IgH Rearrangements and Mutational Status in Class-Switched IgG B-CLL.

Analysis of immunoglobulin heavy chain (IgH) rearrangements in B-CLL differentiates subgroups of patients with significantly different clinical outcomes. Cases can be categorised according to mutational status of the variable (V) segment with unmutated VH regions linked to a worse prognosis. A restricted pattern of use of specific VH, DH and JH gene segments has also been reported in B-CLL. It has been hypothesised that B-CLL originates as a clonal expansion of B-cells that have been selected and activated by contact with self or foreign antigens, leading to those small clones to proliferate, mutate their IGH genes, acquire genetic lesions and eventually become malignant.

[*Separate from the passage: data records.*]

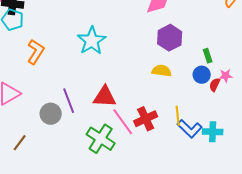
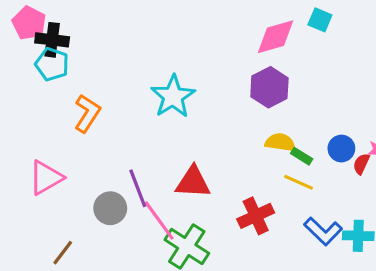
purple hexagon: (170, 38) -> (269, 87), moved
green rectangle: (208, 56) -> (302, 156), moved, turned -40
yellow line: (178, 116) -> (299, 182), moved, turned -60
pink line: (123, 122) -> (159, 220), moved

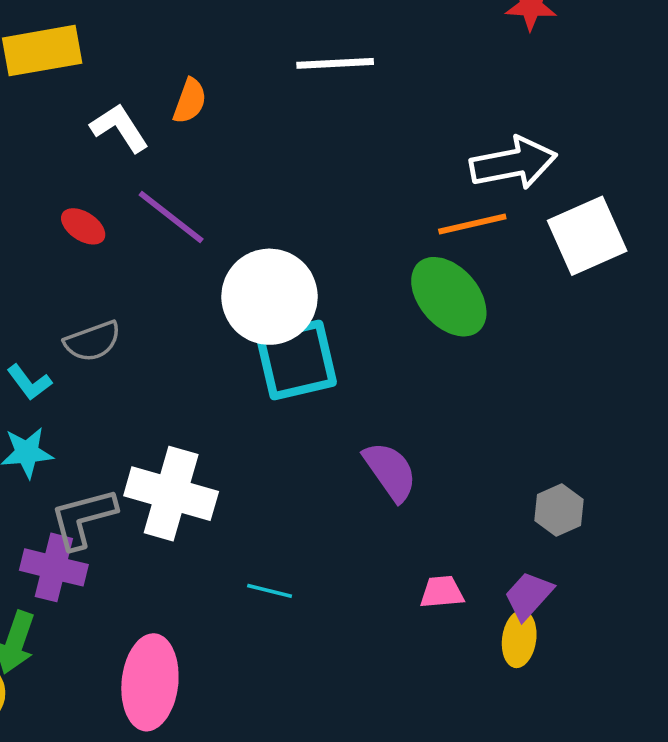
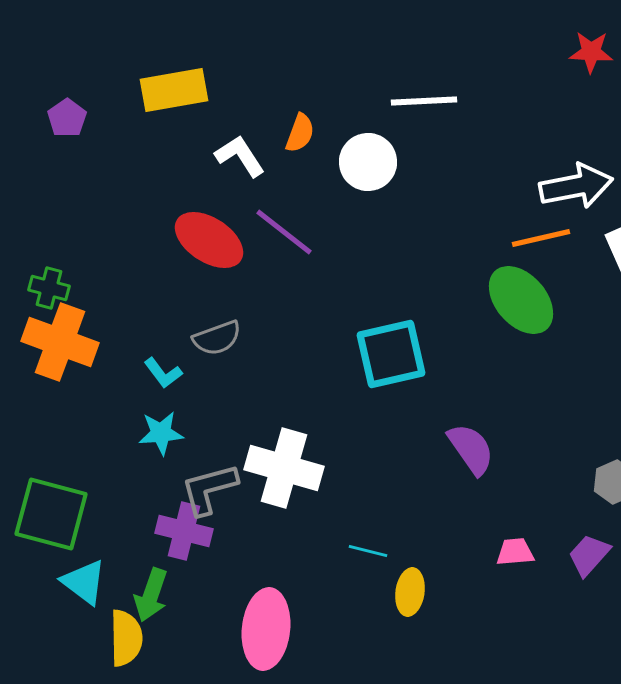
red ellipse: (83, 226) -> (209, 240), size x1.8
white circle: (270, 297) -> (368, 162), moved, size x0.7
yellow ellipse: (519, 639) -> (410, 592), moved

B-CLL cells normally express low levels of Ig on the surface, normally IgM, although a proportion of patients express IgG or IgA, following the class-switch recombination (CSR) process. We have analysed the pattern of SHM and gene segment usage in this particular subgroup for 44 patients with IgG B-CLL. Successful PCR amplification of recombined Smu-Sgamma switch region DNA was achieved in 40 patients, confirming the presence of IgG class-switching. Mutational analysis of IgH V genes revealed 80% of patients contained more than 2% somatic hypermutation (SHM), with 63% of samples having a greater than 5% SHM rate. For VH gene segment usage, a significant predominance of the VH4 family was seen in 22 cases (50%), followed by VH3 in 17 cases (39%), while VH1 family was found in only 3 of 44 samples, this differs from classical IgM B-CLL where VH3 family usage predominates. Overall, VH4-34 was the most frequently used gene segment (34%), followed by VH3-07 (14%) and VH4-39 (9%). DH6-13 was the most frequently used DH segment (21%), followed by DH6-19 (13%). JH gene segment usage did not differ from normal B-cells, with JH4 being the most frequently used, followed by JH6 and JH5. There was a significant association between VH4-39, DH6-13 and JH5 in three samples all containing unmutated sequence. Together this data reveals a distinct pattern of IGH VDJ rearrangements in IgG B-CLL compared to classical IgM B-CLL. Firstly, the rate of SHM in IgG B-CLL (80%) is significantly higher than the 50% observed in IgM B-CLL. Secondly, VH segment usage pattern differs between the two subgroups with a significant under-representation of VH1 as well as an over-representation of VH4 family members in the IgG subgroup. Finally, there is a striking association between VH4-39 and DH6-13/JH5 in the very few unmutated rearrangements. This could be indicative of a different clonal history of these particular B cells in B-CLL. Together with recent published data, this latter finding suggests that this is a further sub-category exclusive to IgG B-CLL, where selection of a specific antigen receptor may have lead to B-CLL development in such cases. We conclude that class-switched IgG B-CLL contains different molecular features in the IgH genes compared with classical IgM B-CLL, and other B-cell malignancies. The clinical implications of these differences, especially the relationship between the mutational status of the VH genes and outcome in IgG B-CLL, will be further investigated.